── Available data ──

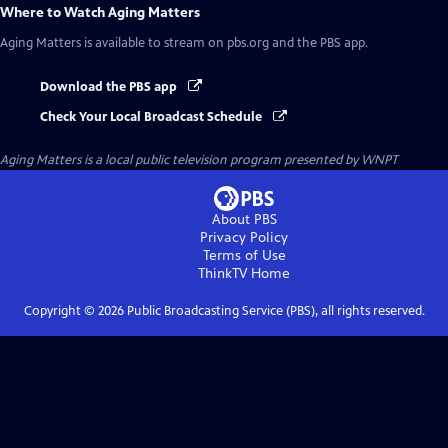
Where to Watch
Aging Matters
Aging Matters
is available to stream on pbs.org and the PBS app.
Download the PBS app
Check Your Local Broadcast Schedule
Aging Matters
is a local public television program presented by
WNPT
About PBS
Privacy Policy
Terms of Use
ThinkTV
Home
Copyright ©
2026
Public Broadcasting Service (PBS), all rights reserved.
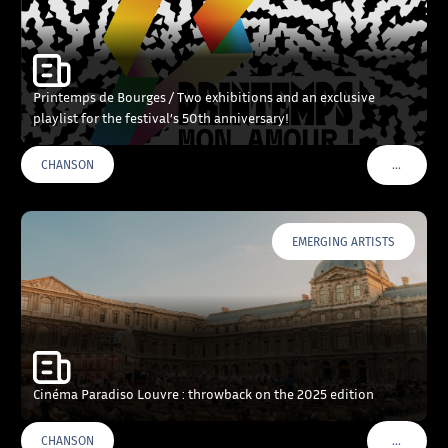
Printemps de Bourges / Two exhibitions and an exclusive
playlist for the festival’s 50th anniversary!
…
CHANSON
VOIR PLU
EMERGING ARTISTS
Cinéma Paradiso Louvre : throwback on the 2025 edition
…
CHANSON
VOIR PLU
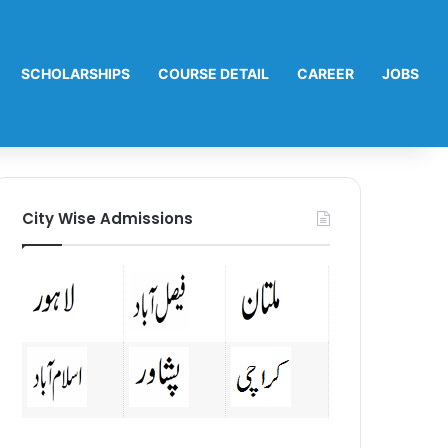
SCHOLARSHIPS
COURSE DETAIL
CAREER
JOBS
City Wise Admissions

───
── Available data ──

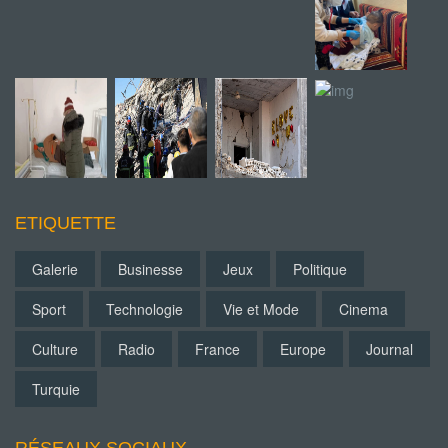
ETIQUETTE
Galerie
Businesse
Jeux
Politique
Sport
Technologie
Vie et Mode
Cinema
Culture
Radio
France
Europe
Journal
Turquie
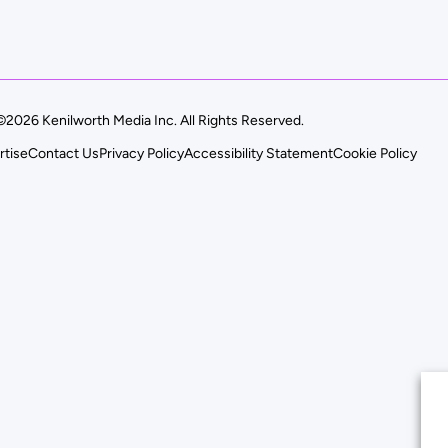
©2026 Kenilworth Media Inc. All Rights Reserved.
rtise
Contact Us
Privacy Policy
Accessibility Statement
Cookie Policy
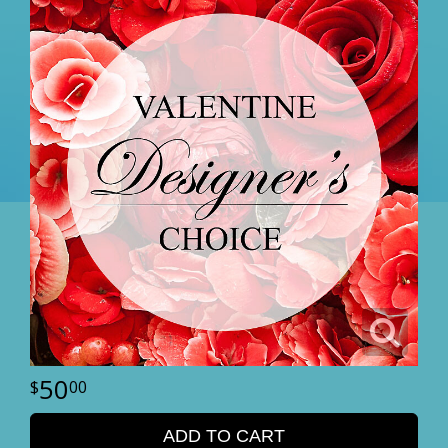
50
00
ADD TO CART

───

Would you restate, exactly and with no pictures, the lines of the entries above from the one containing "Where to Watch" through the one containing "City Wise Admissions"?

Where to Watch
Aging Matters
Aging Matters
is available to stream on pbs.org and the PBS app.
Download the PBS app
Check Your Local Broadcast Schedule
Aging Matters
is a local public television program presented by
WNPT
About PBS
Privacy Policy
Terms of Use
ThinkTV
Home
Copyright ©
2026
Public Broadcasting Service (PBS), all rights reserved.
Printemps de Bourges / Two exhibitions and an exclusive
playlist for the festival’s 50th anniversary!
…
CHANSON
VOIR PLU
EMERGING ARTISTS
Cinéma Paradiso Louvre : throwback on the 2025 edition
…
CHANSON
VOIR PLU
SCHOLARSHIPS
COURSE DETAIL
CAREER
JOBS
City Wise Admissions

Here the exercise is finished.